Organism adaptations – Plants

Organism adaptations – Plants

Dicotyledonous plants extract the gases they require through their leaves. They enter the plant through the stomata which are mainly located on the underside of the leaf. They then flow into the intercellular space from which they can diffuse into the cells.

As with an insect’s spiracles, the stomatal opening can be open or closed. This is achieved via guard cell pairs which prevent the plant from losing to much water through transpiration. If the plant’s cells have enough water, the water enters the guard cells by osmosis and they become turgid. Their inner walls are quite inelastic and so, as they become turgid, the pairs bend away from each other, causing the pore to open. However, if there’s not enough water, the guard cells lose their turgidity and shrink in size, thereby closing the pore.

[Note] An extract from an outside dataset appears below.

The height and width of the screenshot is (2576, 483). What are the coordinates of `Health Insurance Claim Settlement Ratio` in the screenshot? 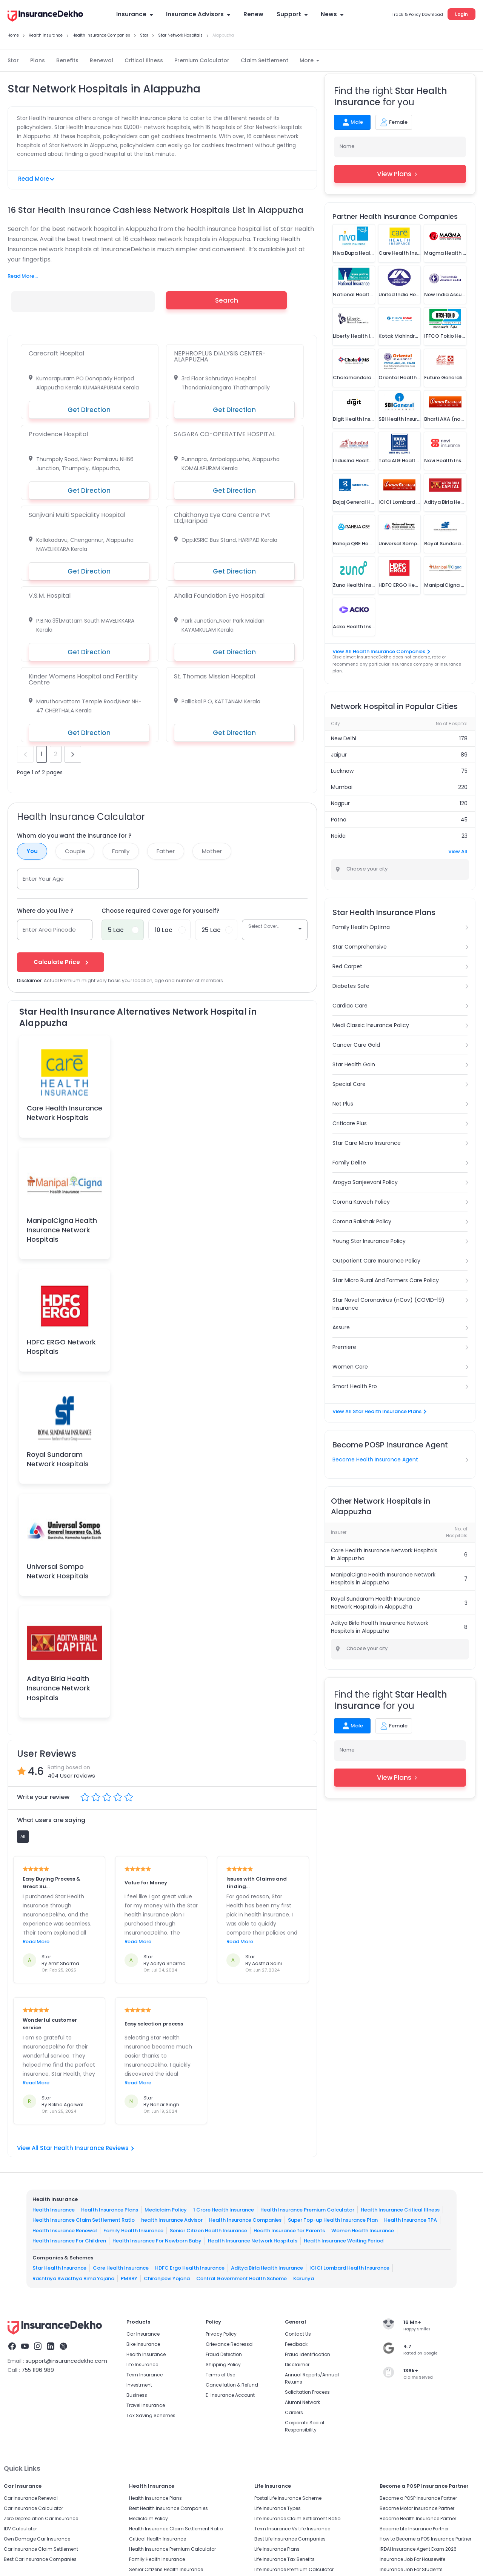 It's located at (83, 2220).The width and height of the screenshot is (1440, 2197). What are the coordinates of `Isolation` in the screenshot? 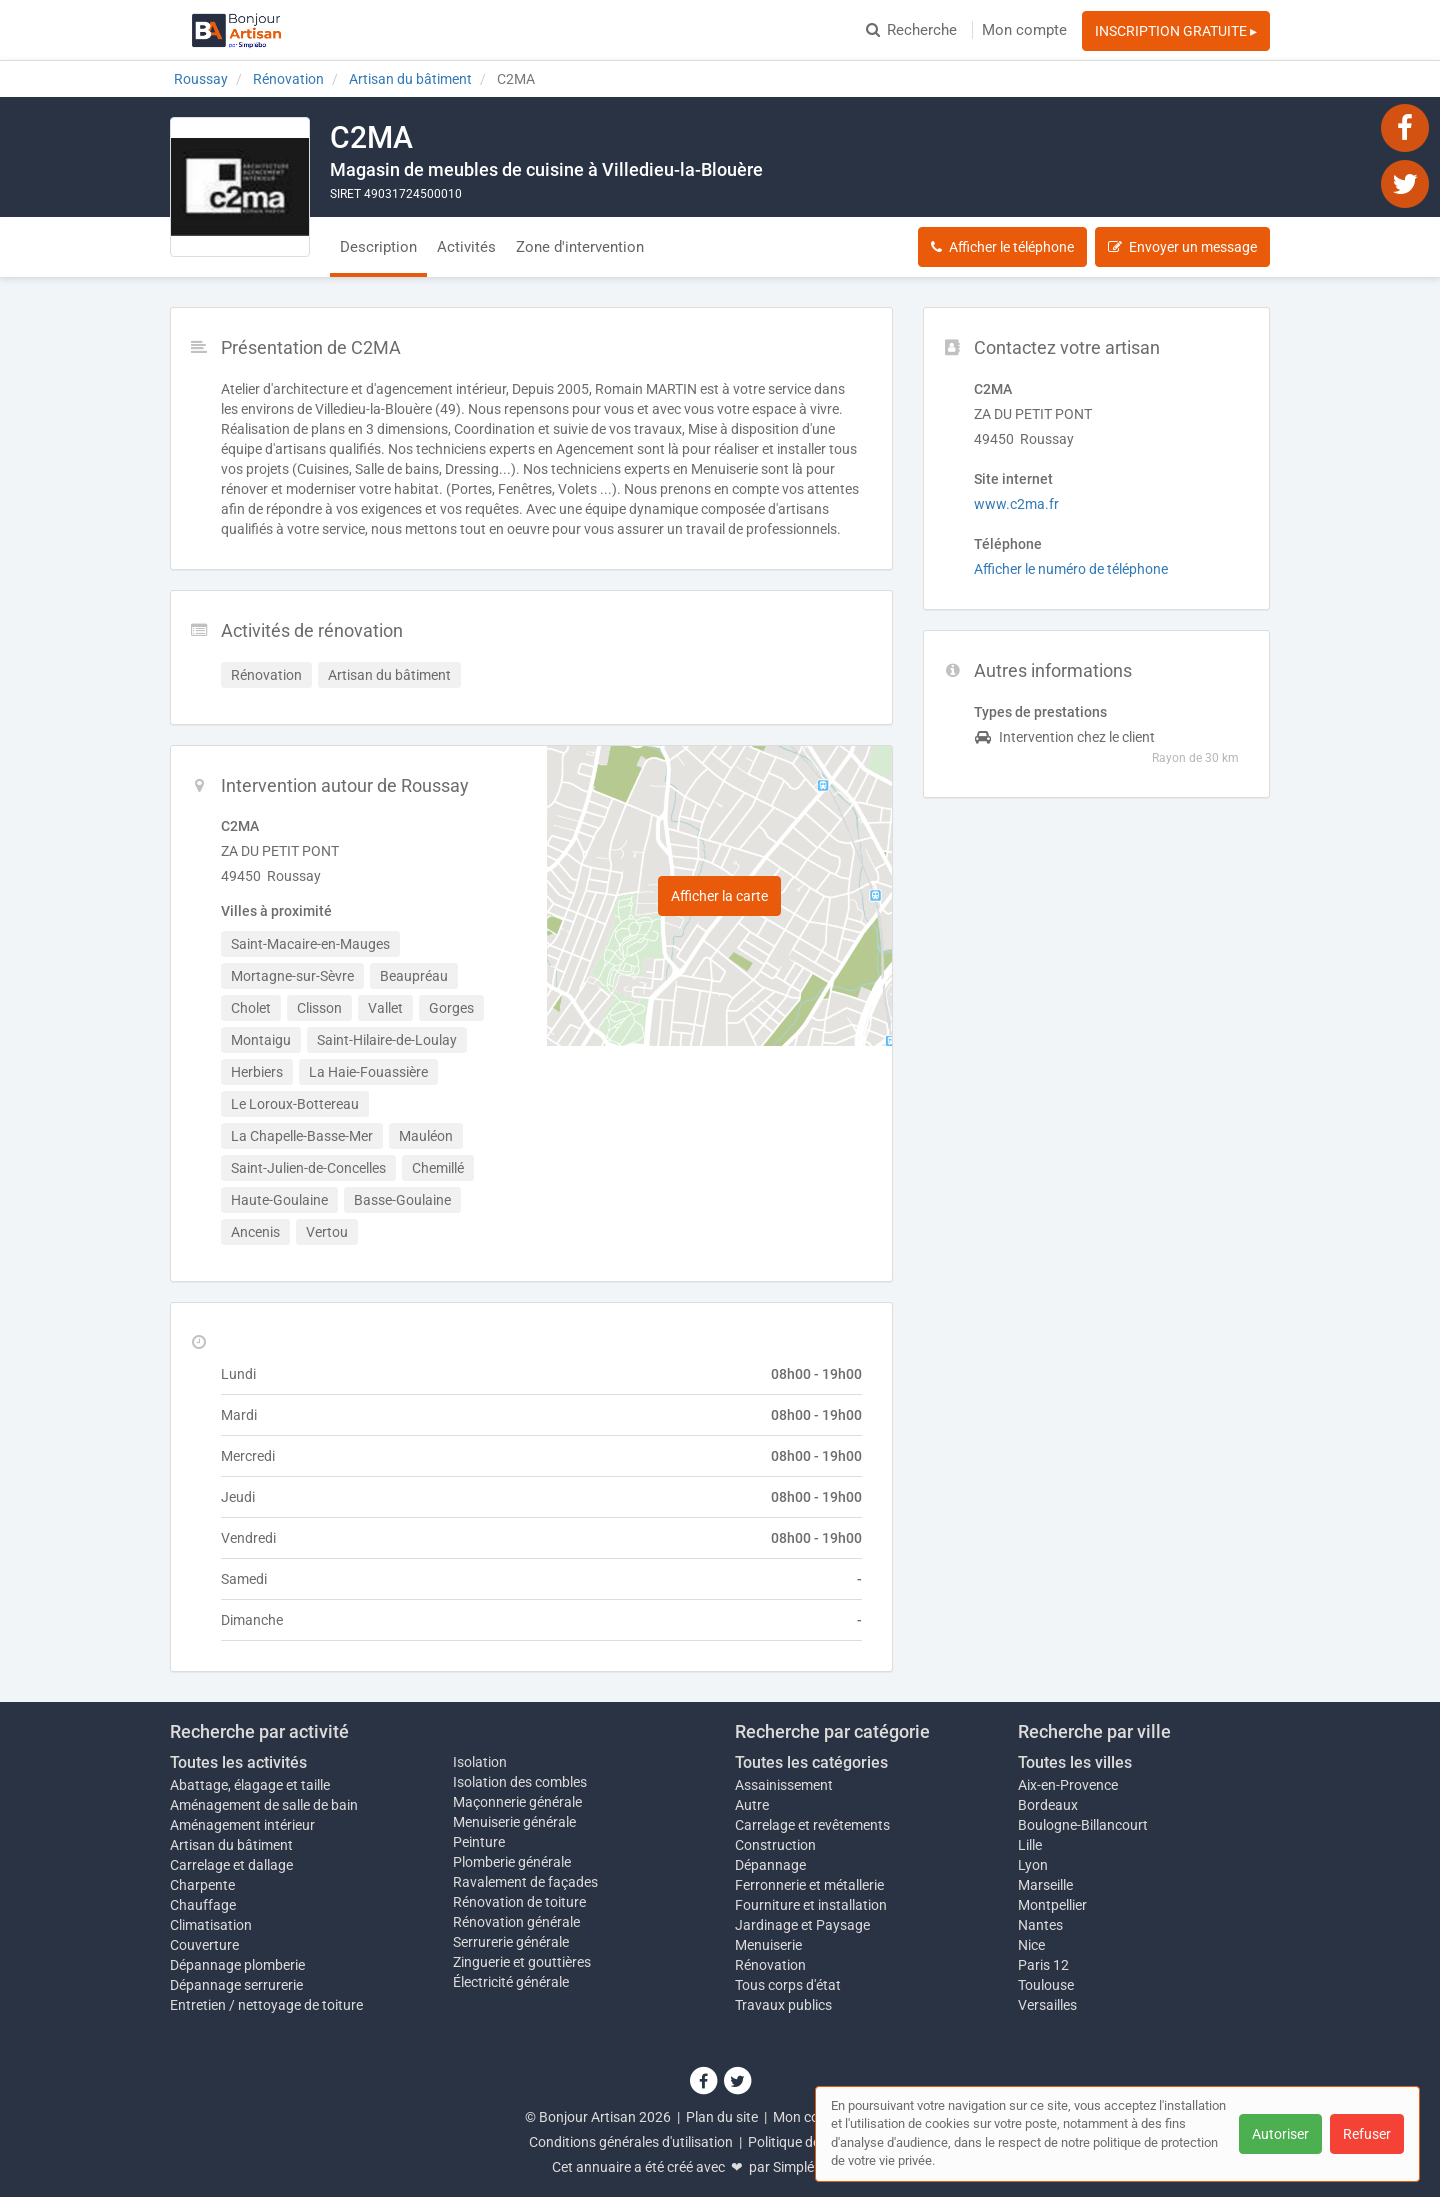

It’s important for the stomata to stay open as much as possible during the day so that carbon dioxide can be used for photosynthesis, which tends to be faster due to the daylight. Respiration, on the other hand, which requires oxygen can occur in the day or night.

Root Pressure

Root pressure also plays an important part in water transportation by increasing the hydrostatic pressure at the bottom of the plant. Cells which surround the xylem vessels are able to pump solutes in the xylem using active transport. This causes a decrease in the water potential of the xylem’s solution thereby causing the root cells to absorb more water. As more water enters the roots so the hydrostatic pressure is increased.